> _Activity_: What you return must match the records word for word, except that pictures are dropped.

[Source data]

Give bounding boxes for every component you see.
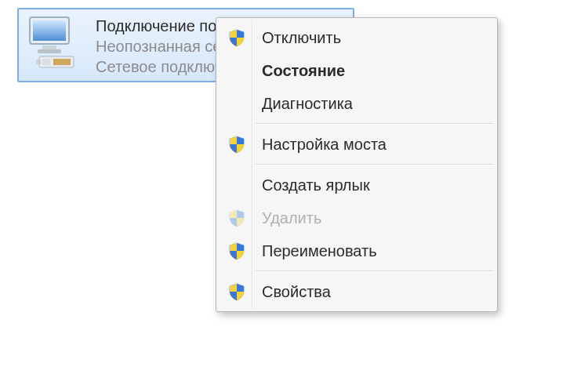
network-adapter-icon	[25, 14, 96, 76]
blank-icon	[223, 56, 251, 85]
menu-item-label: Состояние	[251, 62, 345, 80]
svg-rect-5	[42, 59, 50, 65]
blank-icon	[223, 89, 251, 118]
screenshot-root: Подключение по локальной сети Неопознанн…	[0, 0, 588, 392]
menu-item[interactable]: Настройка моста	[219, 128, 495, 161]
uac-shield-icon	[223, 237, 251, 265]
svg-rect-1	[33, 20, 66, 41]
blank-icon	[223, 171, 251, 199]
menu-separator	[255, 123, 493, 125]
menu-separator	[255, 164, 493, 165]
uac-shield-icon	[223, 130, 251, 158]
menu-item-label: Диагностика	[251, 95, 353, 113]
menu-item[interactable]: Диагностика	[219, 87, 495, 120]
menu-item-label: Настройка моста	[251, 136, 387, 154]
uac-shield-icon	[223, 24, 251, 52]
menu-item-label: Переименовать	[251, 242, 377, 260]
menu-item[interactable]: Состояние	[219, 54, 495, 87]
uac-shield-icon	[223, 204, 251, 232]
menu-item: Удалить	[219, 201, 495, 234]
menu-item[interactable]: Переименовать	[219, 234, 495, 267]
menu-item[interactable]: Отключить	[219, 21, 495, 54]
menu-item-label: Удалить	[251, 209, 321, 227]
menu-item-label: Отключить	[251, 29, 341, 47]
menu-item-label: Свойства	[251, 283, 331, 301]
uac-shield-icon	[223, 278, 251, 306]
menu-separator	[255, 270, 493, 272]
context-menu: ОтключитьСостояниеДиагностикаНастройка м…	[216, 17, 498, 312]
svg-rect-2	[42, 45, 56, 49]
menu-gutter	[252, 21, 253, 308]
svg-rect-7	[36, 60, 41, 64]
menu-item-label: Создать ярлык	[251, 176, 370, 194]
svg-rect-6	[53, 59, 71, 65]
menu-item[interactable]: Создать ярлык	[219, 169, 495, 201]
menu-item[interactable]: Свойства	[219, 275, 495, 308]
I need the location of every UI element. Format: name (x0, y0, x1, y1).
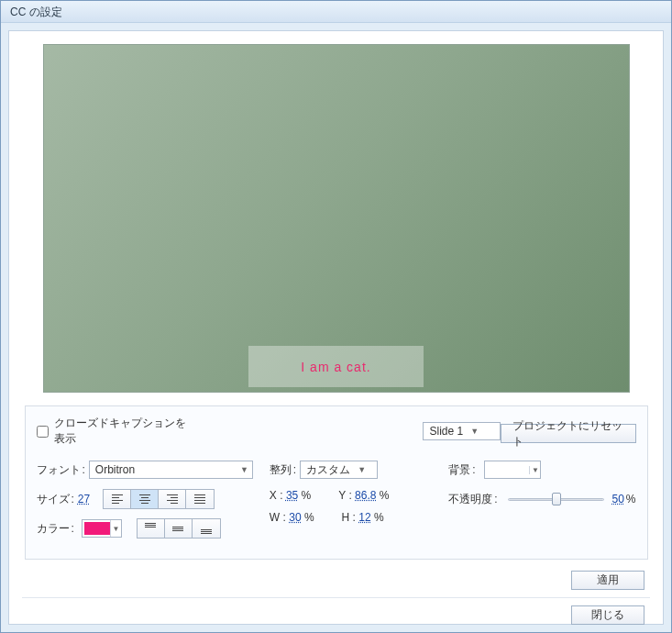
font-value: Orbitron (95, 463, 135, 476)
w-value[interactable]: 30 (289, 511, 301, 524)
opacity-value[interactable]: 50 (611, 493, 623, 505)
size-value[interactable]: 27 (78, 493, 90, 505)
align-mode-value: カスタム (306, 462, 350, 478)
show-cc-checkbox[interactable]: クローズドキャプションを表示 (37, 416, 196, 447)
align-justify-button[interactable] (186, 490, 214, 508)
title-bar: CC の設定 (1, 1, 671, 23)
slide-selector-value: Slide 1 (429, 425, 463, 438)
h-field: H : 12 % (342, 511, 384, 524)
align-right-button[interactable] (159, 490, 186, 508)
bg-color-picker[interactable]: ▼ (484, 461, 541, 479)
size-label: サイズ (37, 492, 70, 507)
caption-preview: I am a cat. (43, 44, 630, 393)
y-value[interactable]: 86.8 (355, 489, 376, 502)
window-title: CC の設定 (10, 6, 62, 18)
client-area: I am a cat. クローズドキャプションを表示 Slide 1 ▼ プロ (8, 30, 664, 625)
valign-top-button[interactable] (138, 519, 165, 538)
slide-selector[interactable]: Slide 1 ▼ (423, 422, 501, 440)
chevron-down-icon: ▼ (529, 466, 540, 474)
align-right-icon (167, 494, 178, 504)
show-cc-label: クローズドキャプションを表示 (54, 416, 196, 447)
chevron-down-icon: ▼ (110, 520, 121, 537)
font-selector[interactable]: Orbitron ▼ (89, 461, 253, 479)
close-button[interactable]: 閉じる (571, 605, 644, 625)
color-swatch-icon (84, 522, 110, 535)
opacity-label: 不透明度 (448, 492, 492, 507)
y-field: Y : 86.8 % (338, 489, 389, 502)
caption-box[interactable]: I am a cat. (248, 346, 424, 387)
slider-thumb[interactable] (552, 493, 561, 505)
align-left-icon (112, 494, 123, 504)
x-field: X : 35 % (270, 489, 311, 502)
valign-bottom-button[interactable] (193, 519, 220, 538)
w-field: W : 30 % (270, 511, 314, 524)
chevron-down-icon: ▼ (358, 465, 366, 474)
valign-middle-button[interactable] (165, 519, 193, 538)
chevron-down-icon: ▼ (470, 427, 479, 436)
opacity-slider[interactable] (508, 491, 604, 507)
apply-button[interactable]: 適用 (571, 571, 644, 590)
reset-to-project-button[interactable]: プロジェクトにリセット (501, 424, 635, 443)
show-cc-input[interactable] (37, 426, 49, 438)
x-value[interactable]: 35 (286, 489, 298, 502)
bg-label: 背景 (448, 462, 470, 478)
color-label: カラー (37, 521, 70, 537)
font-label: フォント (37, 462, 81, 478)
caption-text: I am a cat. (301, 360, 370, 374)
text-align-group (103, 489, 215, 509)
valign-bottom-icon (201, 523, 212, 534)
chevron-down-icon: ▼ (240, 465, 248, 474)
valign-top-icon (145, 523, 156, 534)
align-center-icon (139, 494, 150, 504)
align-center-button[interactable] (131, 490, 159, 508)
vertical-align-group (137, 518, 221, 539)
align-left-button[interactable] (104, 490, 131, 508)
valign-middle-icon (172, 523, 183, 534)
settings-panel: クローズドキャプションを表示 Slide 1 ▼ プロジェクトにリセット (25, 405, 648, 560)
dialog-window: CC の設定 I am a cat. クローズドキャプションを表示 Slide … (0, 0, 672, 633)
align-label: 整列 (270, 462, 292, 478)
align-mode-selector[interactable]: カスタム ▼ (300, 461, 378, 479)
align-justify-icon (194, 494, 205, 504)
h-value[interactable]: 12 (358, 511, 370, 524)
text-color-picker[interactable]: ▼ (82, 519, 122, 538)
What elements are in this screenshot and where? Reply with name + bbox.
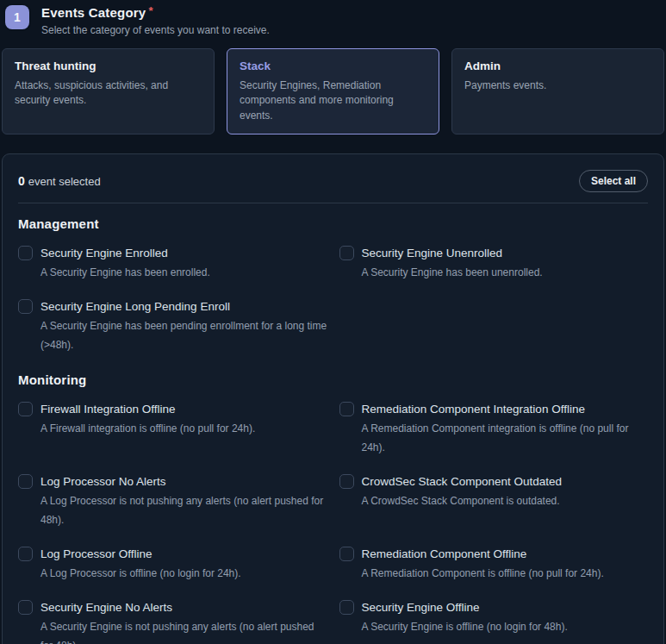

[/Source data]

> _Response_:
Give bounding boxes for every component you see.
network-adapter-icon	[25, 14, 96, 76]
blank-icon	[223, 56, 251, 85]
menu-item-label: Состояние	[251, 62, 345, 80]
svg-rect-5	[42, 59, 50, 65]
blank-icon	[223, 89, 251, 118]
screenshot-root: Подключение по локальной сети Неопознанн…	[0, 0, 588, 392]
menu-item[interactable]: Настройка моста	[219, 128, 495, 161]
uac-shield-icon	[223, 237, 251, 265]
svg-rect-1	[33, 20, 66, 41]
blank-icon	[223, 171, 251, 199]
menu-separator	[255, 123, 493, 125]
menu-separator	[255, 164, 493, 165]
uac-shield-icon	[223, 130, 251, 158]
menu-item-label: Диагностика	[251, 95, 353, 113]
menu-item[interactable]: Диагностика	[219, 87, 495, 120]
menu-item-label: Настройка моста	[251, 136, 387, 154]
uac-shield-icon	[223, 24, 251, 52]
menu-item-label: Переименовать	[251, 242, 377, 260]
menu-item[interactable]: Состояние	[219, 54, 495, 87]
uac-shield-icon	[223, 204, 251, 232]
menu-item: Удалить	[219, 201, 495, 234]
menu-item[interactable]: Переименовать	[219, 234, 495, 267]
menu-item[interactable]: Отключить	[219, 21, 495, 54]
menu-item-label: Удалить	[251, 209, 321, 227]
menu-item-label: Отключить	[251, 29, 341, 47]
menu-item-label: Свойства	[251, 283, 331, 301]
uac-shield-icon	[223, 278, 251, 306]
menu-separator	[255, 270, 493, 272]
context-menu: ОтключитьСостояниеДиагностикаНастройка м…	[216, 17, 498, 312]
svg-rect-2	[42, 45, 56, 49]
menu-gutter	[252, 21, 253, 308]
svg-rect-7	[36, 60, 41, 64]
menu-item-label: Создать ярлык	[251, 176, 370, 194]
svg-rect-6	[53, 59, 71, 65]
menu-item[interactable]: Создать ярлык	[219, 169, 495, 201]
menu-item[interactable]: Свойства	[219, 275, 495, 308]
I need the location of every UI element. Format: name (x0, y0, x1, y1).
font-value: Orbitron (95, 463, 135, 476)
w-value[interactable]: 30 (289, 511, 301, 524)
opacity-value[interactable]: 50 (611, 493, 623, 505)
size-value[interactable]: 27 (78, 493, 90, 505)
align-mode-value: カスタム (306, 462, 350, 478)
show-cc-checkbox[interactable]: クローズドキャプションを表示 (37, 416, 196, 447)
align-justify-button[interactable] (186, 490, 214, 508)
title-bar: CC の設定 (1, 1, 671, 23)
slide-selector-value: Slide 1 (429, 425, 463, 438)
h-field: H : 12 % (342, 511, 384, 524)
align-right-button[interactable] (159, 490, 186, 508)
bg-color-picker[interactable]: ▼ (484, 461, 541, 479)
size-label: サイズ (37, 492, 70, 507)
caption-preview: I am a cat. (43, 44, 630, 393)
y-value[interactable]: 86.8 (355, 489, 376, 502)
window-title: CC の設定 (10, 6, 62, 18)
client-area: I am a cat. クローズドキャプションを表示 Slide 1 ▼ プロ (8, 30, 664, 625)
valign-top-button[interactable] (138, 519, 165, 538)
slide-selector[interactable]: Slide 1 ▼ (423, 422, 501, 440)
chevron-down-icon: ▼ (529, 466, 540, 474)
align-right-icon (167, 494, 178, 504)
show-cc-label: クローズドキャプションを表示 (54, 416, 196, 447)
chevron-down-icon: ▼ (110, 520, 121, 537)
font-selector[interactable]: Orbitron ▼ (89, 461, 253, 479)
close-button[interactable]: 閉じる (571, 605, 644, 625)
color-swatch-icon (84, 522, 110, 535)
opacity-label: 不透明度 (448, 492, 492, 507)
y-field: Y : 86.8 % (338, 489, 389, 502)
caption-box[interactable]: I am a cat. (248, 346, 424, 387)
slider-thumb[interactable] (552, 493, 561, 505)
align-left-icon (112, 494, 123, 504)
x-field: X : 35 % (270, 489, 311, 502)
valign-bottom-button[interactable] (193, 519, 220, 538)
w-field: W : 30 % (270, 511, 314, 524)
chevron-down-icon: ▼ (358, 465, 366, 474)
valign-middle-button[interactable] (165, 519, 193, 538)
chevron-down-icon: ▼ (470, 427, 479, 436)
opacity-slider[interactable] (508, 491, 604, 507)
apply-button[interactable]: 適用 (571, 571, 644, 590)
reset-to-project-button[interactable]: プロジェクトにリセット (501, 424, 635, 443)
show-cc-input[interactable] (37, 426, 49, 438)
x-value[interactable]: 35 (286, 489, 298, 502)
bg-label: 背景 (448, 462, 470, 478)
color-label: カラー (37, 521, 70, 537)
font-label: フォント (37, 462, 81, 478)
caption-text: I am a cat. (301, 360, 370, 374)
text-align-group (103, 489, 215, 509)
valign-bottom-icon (201, 523, 212, 534)
chevron-down-icon: ▼ (240, 465, 248, 474)
valign-top-icon (145, 523, 156, 534)
align-center-icon (139, 494, 150, 504)
align-center-button[interactable] (131, 490, 159, 508)
vertical-align-group (137, 518, 221, 539)
align-left-button[interactable] (104, 490, 131, 508)
valign-middle-icon (172, 523, 183, 534)
settings-panel: クローズドキャプションを表示 Slide 1 ▼ プロジェクトにリセット (25, 405, 648, 560)
dialog-window: CC の設定 I am a cat. クローズドキャプションを表示 Slide … (0, 0, 672, 633)
align-label: 整列 (270, 462, 292, 478)
align-mode-selector[interactable]: カスタム ▼ (300, 461, 378, 479)
align-justify-icon (194, 494, 205, 504)
h-value[interactable]: 12 (358, 511, 370, 524)
text-color-picker[interactable]: ▼ (82, 519, 122, 538)
What elements are in this screenshot and where? Reply with name + bbox.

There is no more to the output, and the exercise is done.